START DATA SUPPLIED
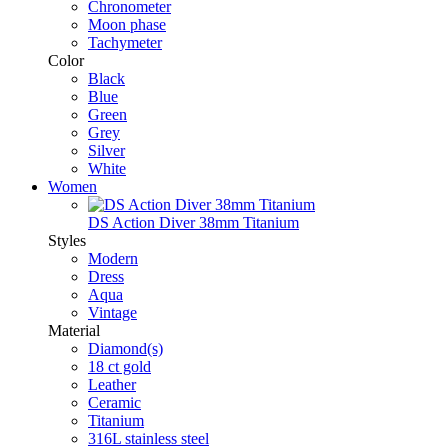
Chronometer
Moon phase
Tachymeter
Color
Black
Blue
Green
Grey
Silver
White
Women
DS Action Diver 38mm Titanium
Styles
Modern
Dress
Aqua
Vintage
Material
Diamond(s)
18 ct gold
Leather
Ceramic
Titanium
316L stainless steel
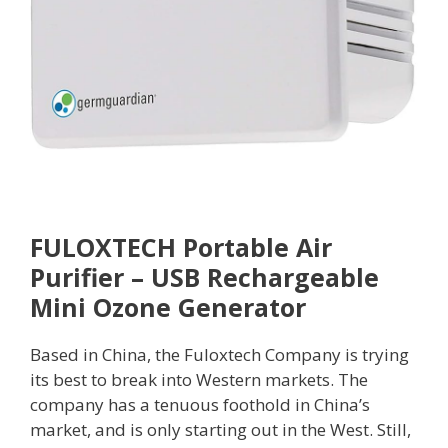
FULOXTECH Portable Air
Purifier – USB Rechargeable
Mini Ozone Generator
Based in China, the Fuloxtech Company is trying
its best to break into Western markets. The
company has a tenuous foothold in China’s
market, and is only starting out in the West. Still,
END DATA SUPPLIED
YOUR INSTRUCTIONS:
Show all lines from the listing above in which "Titanium" appears.

ANSWER TO THIS PROBLEM:
DS Action Diver 38mm Titanium
Titanium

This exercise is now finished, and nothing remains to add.